Segment Start: EXTRACTED ENTRIES

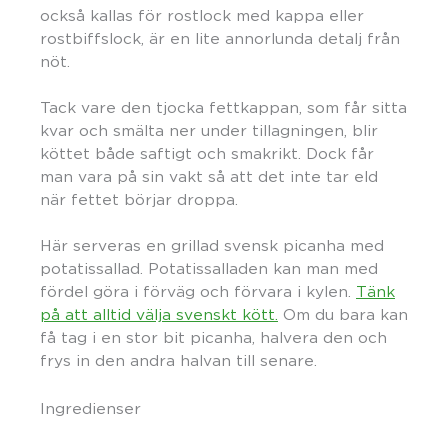
också kallas för rostlock med kappa eller
rostbiffslock, är en lite annorlunda detalj från
nöt.
Tack vare den tjocka fettkappan, som får sitta
kvar och smälta ner under tillagningen, blir
köttet både saftigt och smakrikt. Dock får
man vara på sin vakt så att det inte tar eld
när fettet börjar droppa.
Här serveras en grillad svensk picanha med
potatissallad. Potatissalladen kan man med
fördel göra i förväg och förvara i kylen.
Tänk
på att alltid välja svenskt kött.
Om du bara kan
få tag i en stor bit picanha, halvera den och
frys in den andra halvan till senare.
Ingredienser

Segment End: EXTRACTED ENTRIES

Your answer must be every line from the entries that contains the string "picanha", copied as it stands.

EXERCISE OUTPUT:
Här serveras en grillad svensk picanha med
få tag i en stor bit picanha, halvera den och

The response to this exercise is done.